The difference between back-references and global variables in Ruby regular expressions
Regular expressions are widely used in the daily work of developers. For example, I can use the gsub method when I want to replace all the vowels in a given string with the underscore symbol:
"here will be dragons".gsub(/([aeiouy])/, "_")
=> "h_r_ w_ll b_ dr_g_ns"
The question is how to wrap each matched vowel with the underscore. The first solution is to use the back-reference in a replacement argument:
"here will be dragons".gsub(/([aeiouy])/, '_\1_')

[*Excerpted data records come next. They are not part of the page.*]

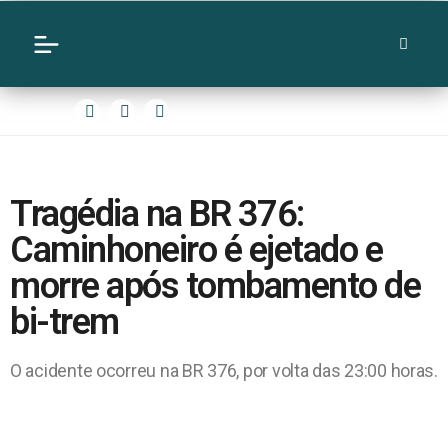
Tragédia na BR 376:
Caminhoneiro é ejetado e
morre após tombamento de
bi-trem
O acidente ocorreu na BR 376, por volta das 23:00 horas.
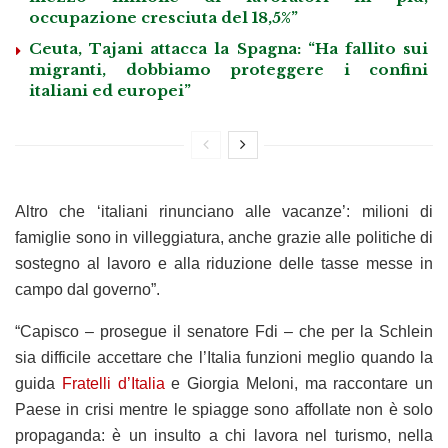
occupazione cresciuta del 18,5%”
Ceuta, Tajani attacca la Spagna: “Ha fallito sui
migranti, dobbiamo proteggere i confini
italiani ed europei”
Altro che ‘italiani rinunciano alle vacanze’: milioni di
famiglie sono in villeggiatura, anche grazie alle politiche di
sostegno al lavoro e alla riduzione delle tasse messe in
campo dal governo”.
“Capisco – prosegue il senatore Fdi – che per la Schlein
sia difficile accettare che l’Italia funzioni meglio quando la
guida
Fratelli d’Italia
e Giorgia Meloni, ma raccontare un
Paese in crisi mentre le spiagge sono affollate non è solo
propaganda: è un insulto a chi lavora nel turismo, nella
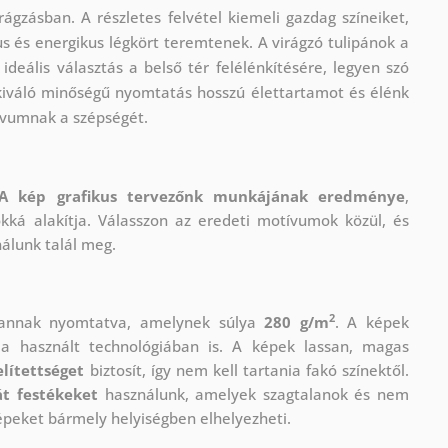
rágzásban. A részletes felvétel kiemeli gazdag színeiket,
s és energikus légkört teremtenek. A virágzó tulipánok a
ideális választás a belső tér felélénkítésére, legyen szó
 kiváló minőségű nyomtatás hosszú élettartamot és élénk
tívumnak a szépségét.
A kép grafikus tervezőnk munkájának eredménye
,
okká alakítja. Válasszon az eredeti motívumok közül, és
nálunk talál meg.
2
vannak nyomtatva, amelynek súlya
280 g/m
. A képek
 használt technológiában is. A képek lassan, magas
lítettséget
biztosít, így nem kell tartania fakó színektől.
t festékeket
használunk, amelyek szagtalanok és nem
épeket bármely helyiségben elhelyezheti.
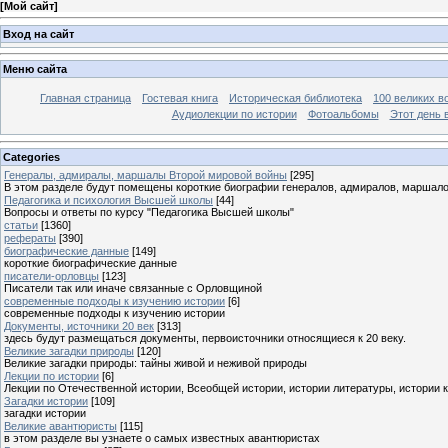
[
Мой сайт
]
Вход на сайт
Меню сайта
Главная страница
Гостевая книга
Историческая библиотека
100 великих в
Аудиолекции по истории
Фотоальбомы
Этот день 
Categories
Генералы, адмиралы, маршалы Второй мировой войны
[295]
В этом разделе будут помещены короткие биографии генералов, адмиралов, маршал
Педагогика и психология Высшей школы
[44]
Вопросы и ответы по курсу "Педагогика Высшей школы"
статьи
[1360]
рефераты
[390]
биографические данные
[149]
короткие биографические данные
писатели-орловцы
[123]
Писатели так или иначе связанные с Орловщиной
современные подходы к изучению истории
[6]
современные подходы к изучению истории
Документы, источники 20 век
[313]
здесь будут размещаться документы, первоисточники относящиеся к 20 веку.
Великие загадки природы
[120]
Великие загадки природы: тайны живой и неживой природы
Лекции по истории
[6]
Лекции по Отечественной истории, Всеобщей истории, истории литературы, истории 
Загадки истории
[109]
загадки истории
Великие авантюристы
[115]
в этом разделе вы узнаете о самых известных авантюристах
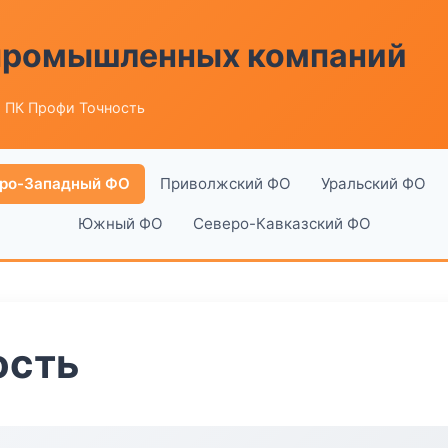
 промышленных компаний
 ПК Профи Точность
ро-Западный ФО
Приволжский ФО
Уральский ФО
Южный ФО
Северо-Кавказский ФО
ость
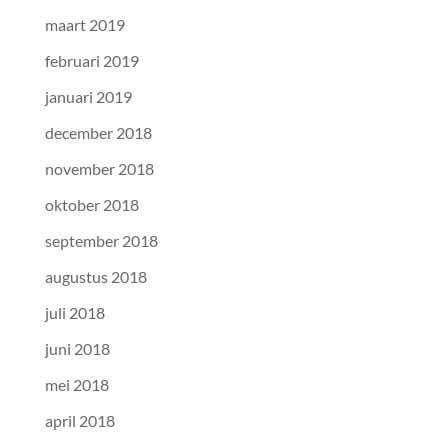
maart 2019
februari 2019
januari 2019
december 2018
november 2018
oktober 2018
september 2018
augustus 2018
juli 2018
juni 2018
mei 2018
april 2018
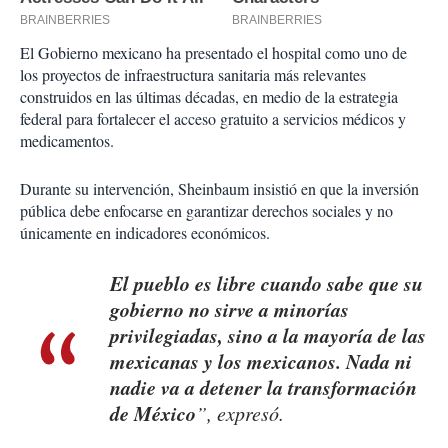
El Gobierno mexicano ha presentado el hospital como uno de
los proyectos de infraestructura sanitaria más relevantes
construidos en las últimas décadas, en medio de la estrategia
federal para fortalecer el acceso gratuito a servicios médicos y
medicamentos.
Durante su intervención, Sheinbaum insistió en que la inversión
pública debe enfocarse en garantizar derechos sociales y no
únicamente en indicadores económicos.
El pueblo es libre cuando sabe que su
gobierno no sirve a minorías
privilegiadas, sino a la mayoría de las
mexicanas y los mexicanos. Nada ni
nadie va a detener la transformación
de México
”, expresó.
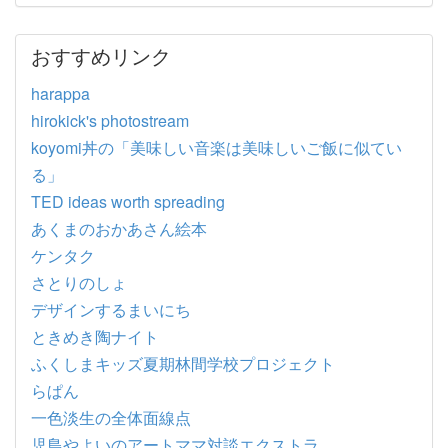
おすすめリンク
harappa
hirokick's photostream
koyomi丼の「美味しい音楽は美味しいご飯に似てい
る」
TED ideas worth spreading
あくまのおかあさん絵本
ケンタク
さとりのしょ
デザインするまいにち
ときめき陶ナイト
ふくしまキッズ夏期林間学校プロジェクト
らぱん
一色淡生の全体面線点
児島やよいのアートママ対談エクストラ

=> "h_e_r_e_ w_i_ll b_e_ dr_a_g_o_ns"
Keep in mind that a back-reference needs an extra backslash if it occurs in double quotation marks. The second solution is to use a block instead of the replacement argument:
"here will be dragons".gsub(/([aeiouy])/) { "_#{$1}_" }
=> "h_e_r_e_ w_i_ll b_e_ dr_a_g_o_ns"
In this case, I use the $1
global variable instead of the \1
back-reference. The reason is that global variables, used within the gsub
call, will not refer to the current match - they will refer to the previous one, or will be set to nil
if there was no regular expression match before:
"dragons".gsub(/(\w+)s/, $1)
# TypeError: no implicit conversion of nil into String
# from (pry):1:in `gsub'
$1
=> nil
"birds".gsub(/(\w+)s/, '\1')
=> "bird"
"dragons".gsub(/(\w+)s/, $1)
=> "bird"
$1
=> "dragon"
This example shows that even a small mistake in the code can cause strange behavior, which can be hard to discover and fix.
To summarize, use back-references for processing strings within the gsub
method call. Choose global variables when using a block instead of a replacement argument, or if the regexp call is before manipulating with the result.